- Professional
- Escritório em Bangalore
Job description
What You’ll Do
As a Data Engineer, you'll be a key contributor to building and scaling robust data solutions across the organization. You will:
- Architect Scalable Data Pipelines: Design, develop, and maintain reliable ETL/ELT workflows using Databricks, Spark, and Python.
- Enable Data Access & Analytics: Partner with analytics, product, and engineering teams to ensure timely, accurate, and governed access to data for downstream reporting and analytics.

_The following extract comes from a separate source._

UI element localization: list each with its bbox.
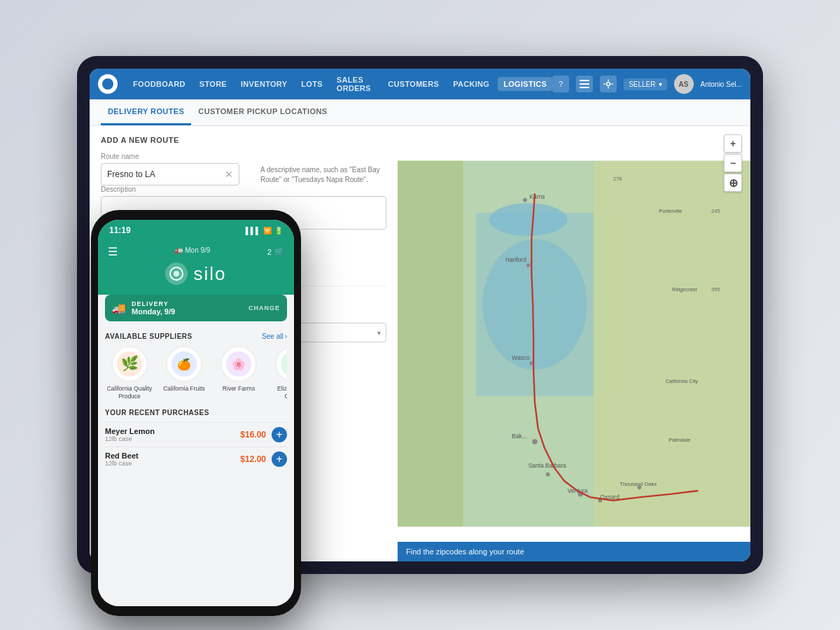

- Optimize Data Workflows: Improve performance, reduce latency, and streamline processes by tuning SQL, optimizing Spark jobs, and enhancing cloud data pipelines.
- Leverage Cloud Infrastructure: Utilize AWS services (e.g., S3, Glue, Lambda) to manage and scale data engineering workloads.
- Drive Best Practices: Establish and maintain data engineering standards, including code quality, data security, version control, and documentation.
- Build & Maintain Data Models: Construct and support dimensional and normalized data models that support cross-functional use cases and reporting needs.
- Automation & Monitoring: Set up robust pipeline orchestration (e.g., with Airflow, Databricks Jobs, or AWS Step Functions) and monitoring/alerting systems.
- Collaborate Cross-Functionally: Work with data analysts, scientists, and business users to understand requirements and transform raw data into business-ready datasets.
- 5+ years of experience as a Data Engineer or in a similar role.
- Strong hands-on experience with Databricks (Spark, Delta Lake) and Python-based ETL frameworks.
- Solid experience working with AWS cloud services for data processing and storage.
- Proficient in SQL for data wrangling, transformation, and performance tuning.
- Experience with data lake architectures, ELT/ETL development, and orchestration tools.
- Familiarity with software engineering best practices, including CI/CD, version control, and code reviews.
- Strong communication and collaboration skills; comfortable working with technical and non-technical stakeholders.
- Experience with Power BI or other BI tools (e.g., Tableau, Looker) to assist in data visualization or self-service reporting enablement.
- Exposure to data governance and data quality frameworks.
- Understanding of data cataloging tools and metadata management.